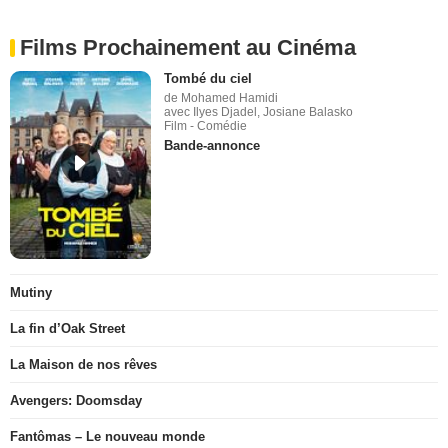
Films Prochainement au Cinéma
Tombé du ciel
de Mohamed Hamidi
avec Ilyes Djadel, Josiane Balasko
Film - Comédie
Bande-annonce
Mutiny
La fin d’Oak Street
La Maison de nos rêves
Avengers: Doomsday
Fantômas – Le nouveau monde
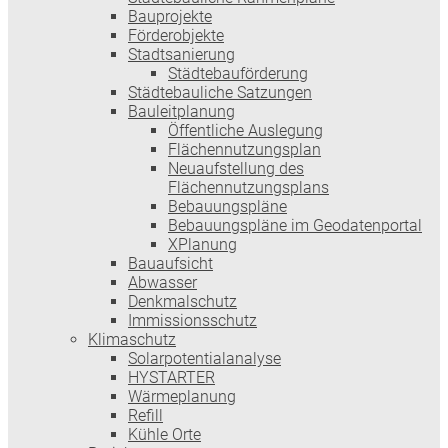
Bauprojekte
Förderobjekte
Stadtsanierung
Städtebauförderung
Städtebauliche Satzungen
Bauleitplanung
Öffentliche Auslegung
Flächennutzungsplan
Neuaufstellung des
Flächennutzungsplans
Bebauungspläne
Bebauungspläne im Geodatenportal
XPlanung
Bauaufsicht
Abwasser
Denkmalschutz
Immissionsschutz
Klimaschutz
Solarpotentialanalyse
HYSTARTER
Wärmeplanung
Refill
Kühle Orte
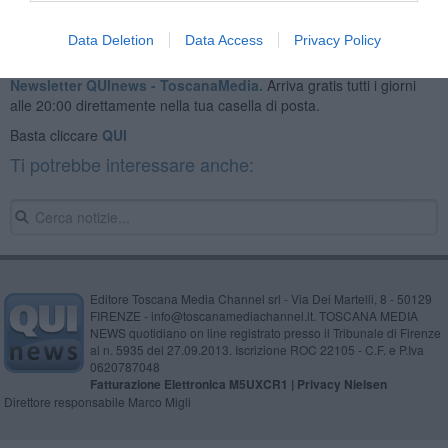
Data Deletion
Data Access
Privacy Policy
Se vuoi leggere le notizie principali della Toscana iscriviti alla
Newsletter QUInews - ToscanaMedia.
Arriva gratis tutti i giorni
alle 20:00 direttamente nella tua casella di posta.
Basta cliccare
QUI
Ti potrebbe interessare anche:
Editore Toscana Media Channel srl - Via Dei Martelli, 8 - 50129
FIRENZE - info@toscanamediachannel.it. TOSCANA MEDIA
NEWS quotidiano on line registrato presso il Tribunale di Firenze
al n. 5935 del 27.09.2013. Iscrizione ROC 22105 - C.F. e P.Iva
0620787048
Fatturazione Elettronica M5UXCR1 |
Privacy Nielsen
Direttore responsabile Marco Migli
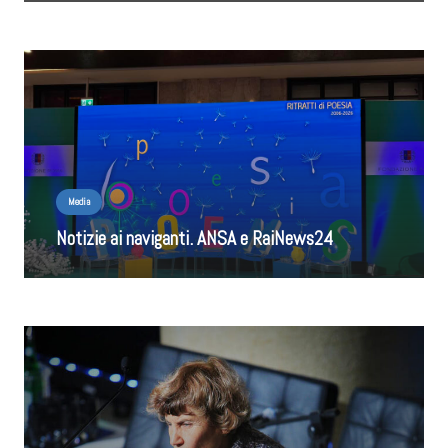
Media
Notizie ai naviganti. ANSA e RaiNews24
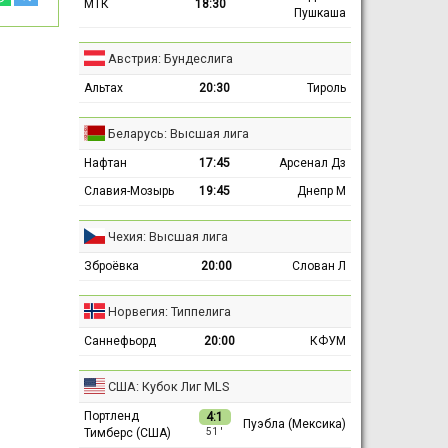
МТК
18:30
Пушкаша
Австрия: Бундеслига
Альтах
20:30
Тироль
Беларусь: Высшая лига
Нафтан
17:45
Арсенал Дз
Славия-Мозырь
19:45
Днепр М
Чехия: Высшая лига
Зброёвка
20:00
Слован Л
Норвегия: Типпелига
Саннефьорд
20:00
КФУМ
США: Кубок Лиг MLS
Портленд
4:1
Пуэбла (Мексика)
Тимберс (США)
51 ′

==*==

- Exercise prompt:
In how many lines of the records does the word "Высшая" appear? Answer with the number only.

- Task result:
2